「お前の機材トラブルのせいで、会議が5分遅れたぞ」 かつての職場で響き渡った社長の理不尽な怒声。それ以来、私は絶対的な安定を求め「一生、有線イヤホンでいい」と心に誓っていました。しかし今、私は『EarFun Clip』というイヤーカフ型の無線イヤホンの虜になっています。
本記事では、長年「絶対有線派」だったITエンジニアの私が、なぜオープンイヤー型のEarFun Clipに行き着いたのか。その劇的な体験と、リモートワークの自由度を最大化する独自の運用ルールを赤裸々にレビューします。
恐怖の社長MTGが生んだ「絶対有線派」のトラウマ
私がワイヤレス接続に対して強烈な不信感を抱くようになったのは、以前勤めていたブラック企業での経験が原因です。
当時、数十人規模の小さなオフィスで働いていた私は、座ったまま声を掛ければ届くような距離にいる社長と、頻繁にオンラインミーティングを行っていました。その会社には「会議開始時にマイクやイヤホンなどの機材トラブルを起こすと、激しく叱責される」という暗黙の、しかし絶対的なルールがありました。
MacのOSアップデート等でセキュリティ設定が勝手に変わり、マイクやカメラが一時的に無効化されるような不可抗力のトラブルであっても容赦はありません。「お前のせいで会議が長引いた」と、本来の議題とは関係のない説教が5分以上続くこともザラでした。

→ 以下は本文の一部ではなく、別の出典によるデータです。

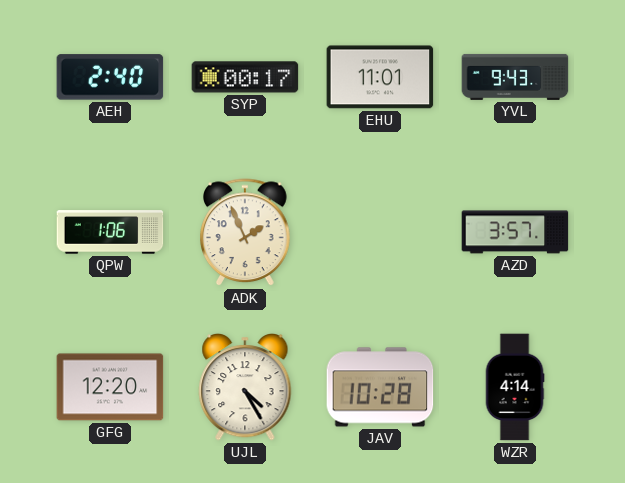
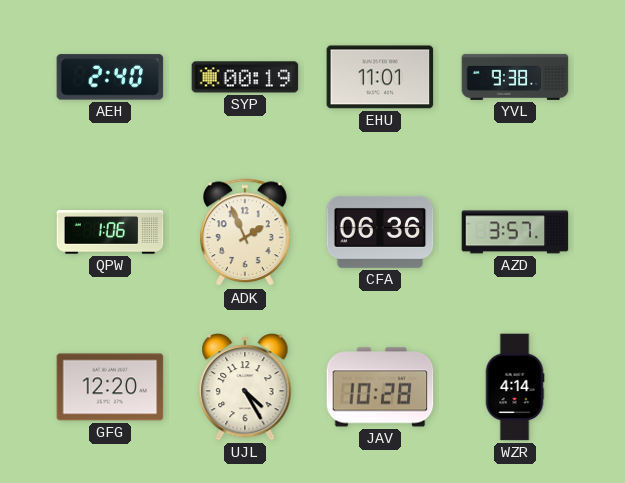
SYP: 00:17 -> 00:19
YVL: 9:43 -> 9:38
CFA: none -> 06:36
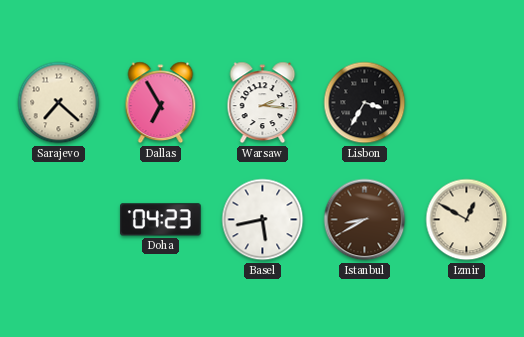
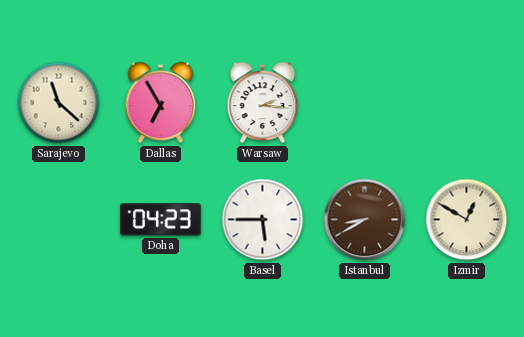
Sarajevo: 7:22 -> 11:22
Lisbon: 3:35 -> none
Basel: 5:43 -> 5:45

(ちなみに、社長自身が機材トラブルを起こした場合は完全にスルーされるという理不尽なおまけ付きです)。
社外のクライアントとのミーティングでは、むしろ「あ、音声途切れてますね、お互い様なんで大丈夫ですよ」と和やかな雰囲気だったのですが、社内での社長MTGの異常な緊張感は、私に「仕事の通信環境におけるリスクヘッジ」を強迫観念のように刻み込みました。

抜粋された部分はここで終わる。